September 19th, 2007
A new McKinsey & Co. report called “ How Companies Are Marketing Online” draws the astonishing conclusion that many advertisers are reluctant to shift dollars online — despite the massive shift of consumer attention online — because of the “absence of meaningful metrics and adequate capabilities.”
McKinsey polled 410 marketing executives in five sectors, and among those already advertising online, 52 percent said “insufficient metrics to measure impact” was the biggest barrier, followed by insufficient in-house capabilities (41 percent), the difficulty of convincing management (33 percent), limited reach of digital tools (24 percent) and insufficient capabilities at agency (18 percent).
Does that mean advertisers really believe metrics like cost per lead, cost per sale, or even cost per visit are inferior to traditional “bottom line” metrics like reach and frequency, gross rating points, and rate base? Does that mean advertisers believe mass media have better “capabilities” than online advertising platforms like keyword-targeted search advertising, behavioral targeting — or Google’s new Gadget Ads, announced today:
According to Christian Oestlien, Google business product manager, Gadget Ads are also backed by actionable metrics. “In addition to the combination of precision and scale, advertisers get a whole system for tracking interactions. They can specify particular behaviors like mouse-overs or clicking-throughs, and get an interaction report in the AdWords Report Center.”

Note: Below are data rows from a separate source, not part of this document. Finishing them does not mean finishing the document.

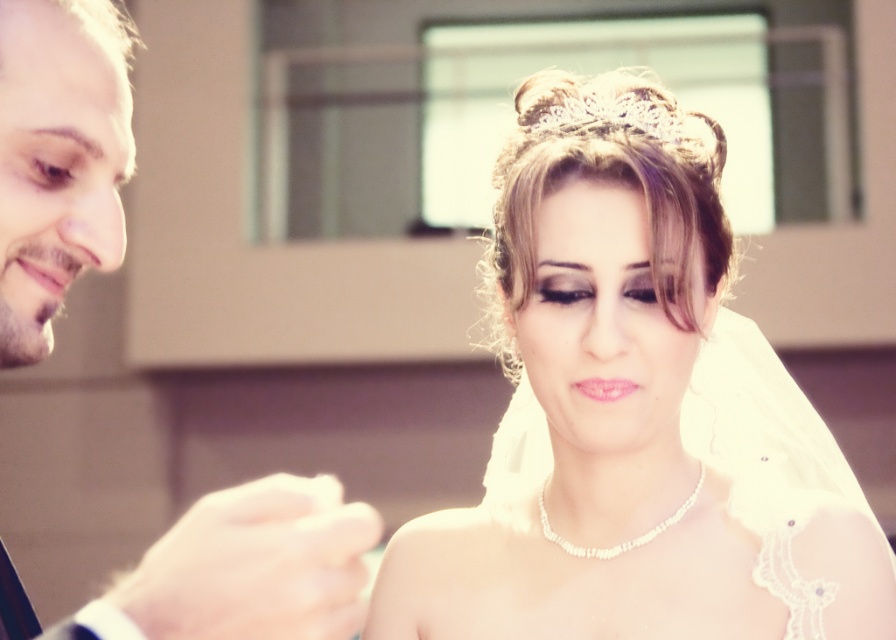 Question: Which point appears closest to the camera in this image?

Choices:
 (A) (11, 272)
 (B) (421, 531)

Answer: (A)

Question: Does smooth skin face at left appear over clear crystal tiara at upper center?

Choices:
 (A) no
 (B) yes

Answer: (A)

Question: Is ivory satin veil at upper center wider than clear crystal tiara at upper center?

Choices:
 (A) yes
 (B) no

Answer: (A)

Question: Which point appears closest to the camera in this image?

Choices:
 (A) (248, 566)
 (B) (672, 100)

Answer: (A)

Question: Considering the relative positions of smooth skin face at left and clear crystal tiara at upper center in the image provided, where is smooth skin face at left located with respect to clear crystal tiara at upper center?

Choices:
 (A) right
 (B) left

Answer: (B)

Question: Among these objects, which one is nearest to the camera?

Choices:
 (A) smooth skin face at left
 (B) clear crystal tiara at upper center

Answer: (A) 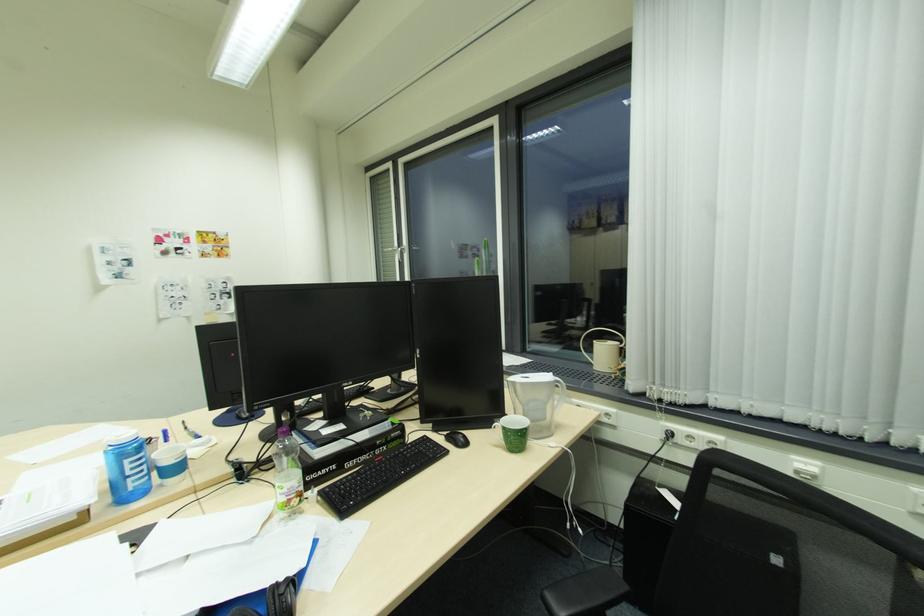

Tracking the Gadget Ads ROI wasn’t difficult, according to Bladimiar Norman, head of interactive advertising for Paramount Vantage.
The division of Paramount Pictures was part of the search giant’s first gadget trial, promoting “A Mighty Heart” (a thriller based on journalist Daniel Pearl’s kidnapping and murder in Pakistan) through a widget that featured the movie trailer and a news ticker, as well as a clickable timeline that enabled users to relive the 16 months surrounding Pearl’s kidnapping.
“Of course, selling tickets is the bottom line,” said Norman, “but we were able to track which articles users clicked on, how long they watched the video and whether they shared it with others.”
Well, no. Suggesting that a platform like Google’s Gadget Ads lacks the “metrics” and “capabilities” of traditional media would be silly.
The reality is that the attitudes expressed in the McKinsey report are all a smoke screen, intended to protect vested interests and organizations adapted to static media models, which went unchanged for decades, and not the dynamic innovation of the web. But they can’t deny that the future of advertising and marketing is online.
Regardless of the mode, clients and agencies are all scrambling to keep pace with consumers whose desire to live and shop online is growing. By 2010, McKinsey’s survey respondents expect a majority of their customers to discover new products or services online and a third to purchase goods there.
What this report demonstrates is that the barriers to accelerating the growth of online advertising have nothing to do with questioning the web’s increasing dominance of media consumption or the huge innovations of online advertising — including those still to come.
No, billions of dollars still remain in traditional media because the advertising industry has to go through its own transition page views are a terrible currency for media buying — this buying model, a holdover from Web 1.0, mirrors the familiar traditional media modes of buying that have been used for decades.
Online media and advertising companies share some of the blame — there’s a lot of innovation, but not a lot of standardization. Traditional media adverting — like traditional media consumption — isn’t about to go away, so the inability of many online advertising platforms to map easily to traditional media remains a huge barrier.
Indeed, although a majority of the respondents to McKinsey’s survey find online vehicles to be more efficient than traditional advertising, the relative newness of the medium and its still developing benchmark data make it a hard sell internally to bosses who demand accountability, said client consultants. What’s more, the multiplicity of online channels can make it difficult to isolate what’s working and what’s not, digital agency chiefs said.
It’s not that traditional advertising is more “accountable,” but rather it’s more “comfortable,” more “familiar.” Just ask media companies how uncomfortable the transition to digital can be.
But as the media industry has painfully discovered, the advertising industry is now discovering that making the case NOT to change is no longer viable.